Invasive Species Compendium

Detailed coverage of invasive species threatening livelihoods and the environment worldwide

Abstract

Metagenomic sequencing reveals a lack of virus exchange between native and invasive freshwater fish across the Murray-Darling Basin, Australia.

Abstract

Biological invasions are among the biggest threats to freshwater biodiversity. This is increasingly relevant in the Murray-Darling Basin, Australia, particularly since the introduction of the common carp (Cyprinus carpio). This invasive species now occupies up to ninety per cent of fish biomass, with hugely detrimental impacts on native fauna and flora. To address the ongoing impacts of carp, cyprinid herpesvirus 3 (CyHV-3) has been proposed as a potentially effective biological control agent. Crucially, however, it is unknown whether CyHV-3 and other cyprinid herpesviruses already exist in the Murray-Darling. Further, little is known about those viruses that naturally occur in wild freshwater fauna, and the frequency with which these viruses jump species boundaries. To document the evolution and diversity of freshwater fish viromes and better understand the ecological context to the proposed introduction of CyHV-3, we performed a meta-transcriptomic viral survey of invasive and native fish across the Murray-Darling Basin, covering over 2,200 km of the river system. Across a total of thirty-six RNA libraries representing ten species, we failed to detect CyHV-3 nor any closely related viruses. Rather, meta-transcriptomic analysis identified eighteen vertebrate-associated viruses that could be assigned to the Arenaviridae, Astroviridae, Bornaviridae, Caliciviridae, Coronaviridae, Chuviridae, Flaviviridae, Hantaviridae, Hepeviridae, Paramyxoviridae, Picornaviridae, Poxviridae, Reoviridae and Rhabdoviridae families, and a further twenty-seven that were deemed to be associated with non-vertebrate hosts.

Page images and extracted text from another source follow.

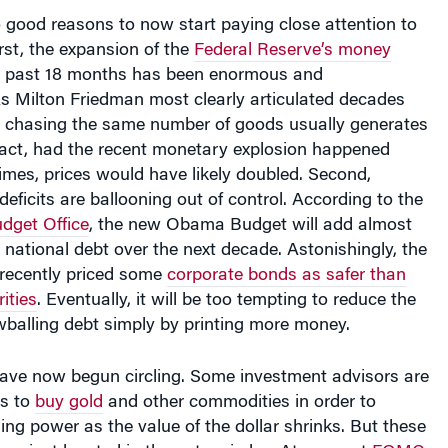
 good reasons to now start paying close attention to
irst, the expansion of the
Federal Reserve’s money
e past 18 months has been enormous and
s Milton Friedman most clearly articulated decades
chasing the same number of goods usually generates
 fact, had the recent monetary explosion happened
imes, prices would have likely doubled. Second,
deficits are ballooning out of control. According to the
dget Office
, the new Obama Budget will add almost
he national debt over the next decade. Astonishingly, the
recently priced some
corporate bonds as safer than
ities
. Eventually, it will be too tempting to reduce the
wballing debt simply by printing more money.
have now begun circling. Some investment advisors are
ts to
buy gold
and other commodities in order to
ng power as the value of the dollar shrinks. But these
er just located in the outer circles. At a recent
FOMC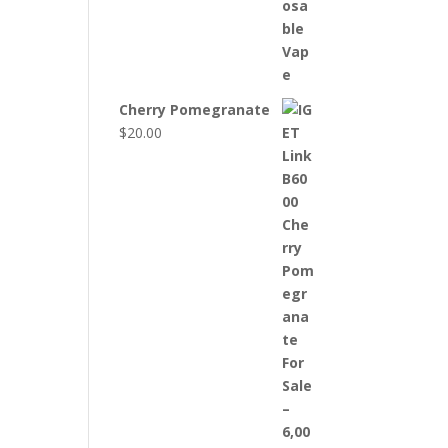
Cherry Pomegranate
$
20.00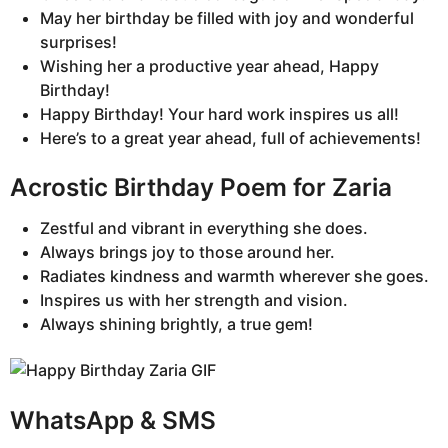
May her birthday be filled with joy and wonderful
surprises!
Wishing her a productive year ahead, Happy
Birthday!
Happy Birthday! Your hard work inspires us all!
Here’s to a great year ahead, full of achievements!
Acrostic Birthday Poem for Zaria
Zestful and vibrant in everything she does.
Always brings joy to those around her.
Radiates kindness and warmth wherever she goes.
Inspires us with her strength and vision.
Always shining brightly, a true gem!
WhatsApp & SMS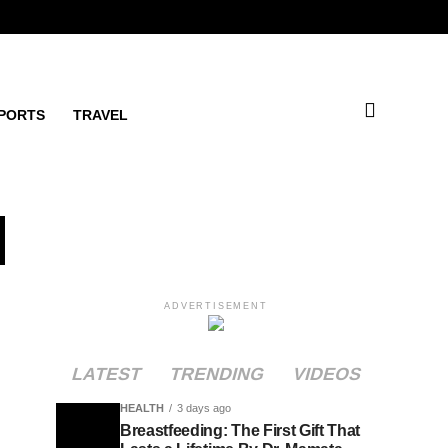
PORTS
TRAVEL
d
ADVERTISEMENT
LATEST
TRENDING
VIDEOS
HEALTH
3 days ago
Breastfeeding: The First Gift That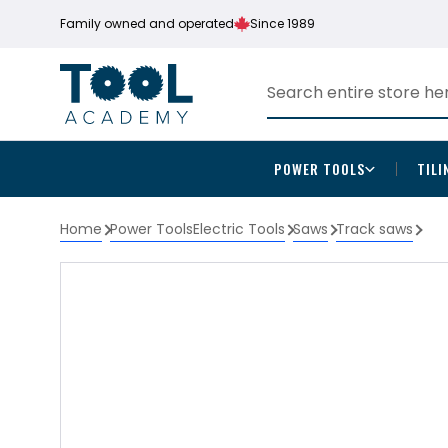
Family owned and operated
Since 1989
POWER TOOLS
TILI
Home
Power Tools
Electric Tools
Saws
Track saws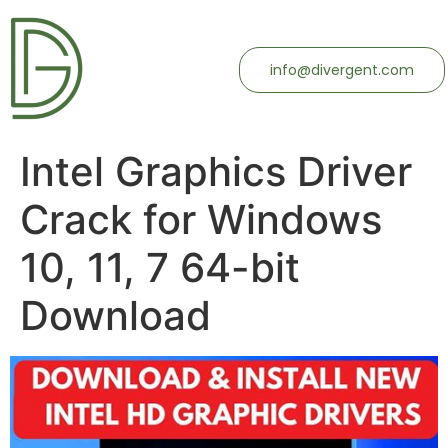
info@divergent.com
Intel Graphics Driver
Crack for Windows
10, 11, 7 64-bit
Download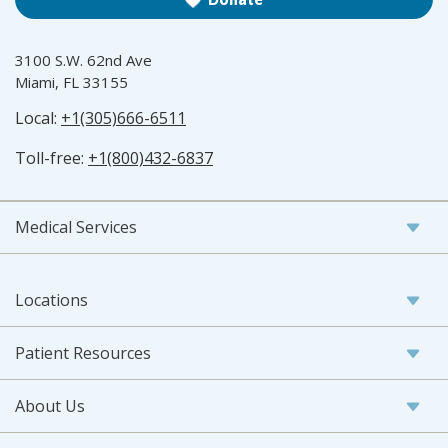
3100 S.W. 62nd Ave
Miami, FL 33155
Local:
+1(305)666-6511
Toll-free:
+1(800)432-6837
Medical Services
Locations
Patient Resources
About Us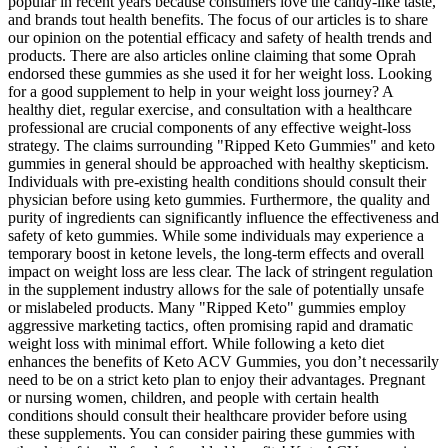
popular in recent years because consumers love the candy-like taste,
and brands tout health benefits. The focus of our articles is to share
our opinion on the potential efficacy and safety of health trends and
products. There are also articles online claiming that some Oprah
endorsed these gummies as she used it for her weight loss. Looking
for a good supplement to help in your weight loss journey? A
healthy diet‚ regular exercise‚ and consultation with a healthcare
professional are crucial components of any effective weight-loss
strategy. The claims surrounding "Ripped Keto Gummies" and keto
gummies in general should be approached with healthy skepticism.
Individuals with pre-existing health conditions should consult their
physician before using keto gummies. Furthermore‚ the quality and
purity of ingredients can significantly influence the effectiveness and
safety of keto gummies. While some individuals may experience a
temporary boost in ketone levels‚ the long-term effects and overall
impact on weight loss are less clear. The lack of stringent regulation
in the supplement industry allows for the sale of potentially unsafe
or mislabeled products. Many "Ripped Keto" gummies employ
aggressive marketing tactics‚ often promising rapid and dramatic
weight loss with minimal effort. While following a keto diet
enhances the benefits of Keto ACV Gummies, you don’t necessarily
need to be on a strict keto plan to enjoy their advantages. Pregnant
or nursing women, children, and people with certain health
conditions should consult their healthcare provider before using
these supplements. You can consider pairing these gummies with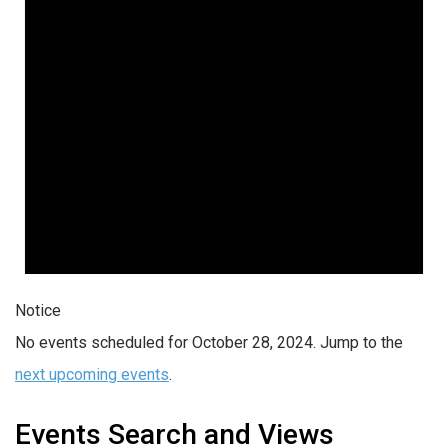
Notice
No events scheduled for October 28, 2024. Jump to the
next upcoming events
.
Events Search and Views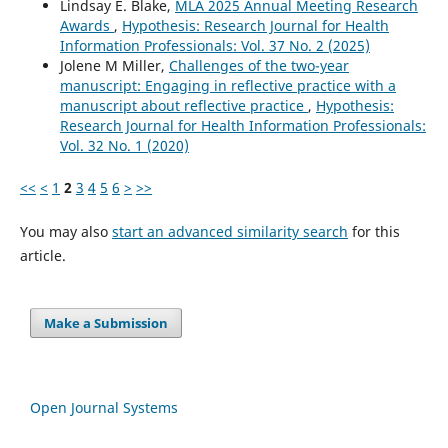
Lindsay E. Blake,
MLA 2025 Annual Meeting Research
Awards
,
Hypothesis: Research Journal for Health
Information Professionals: Vol. 37 No. 2 (2025)
Jolene M Miller,
Challenges of the two-year
manuscript: Engaging in reflective practice with a
manuscript about reflective practice
,
Hypothesis:
Research Journal for Health Information Professionals:
Vol. 32 No. 1 (2020)
<<
<
1
2
3
4
5
6
>
>>
You may also
start an advanced similarity search
for this
article.
Make a Submission
Open Journal Systems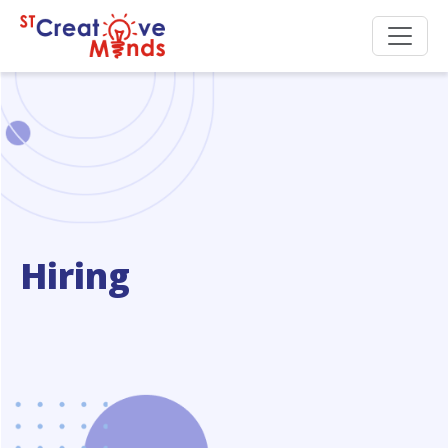
Hiring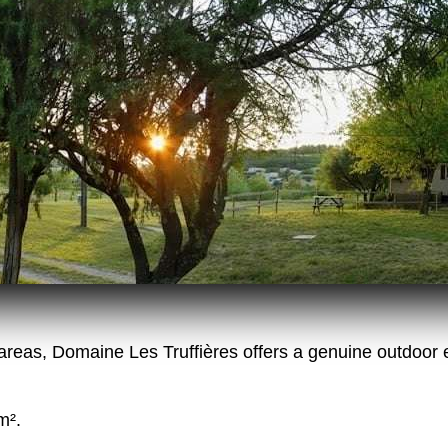
reas, Domaine Les Truffières offers a genuine outdoor 
m².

Notably, we revealed a marked lack of viruses that are shared among invasive and native fish sampled here, suggesting that there is little virus transmission from common carp to native fish species, despite co-existing for over fifty years. Overall, this study provides the first data on the viruses naturally circulating in a major river system and supports the notion that fish harbour a large diversity of viruses with often deep evolutionary histories.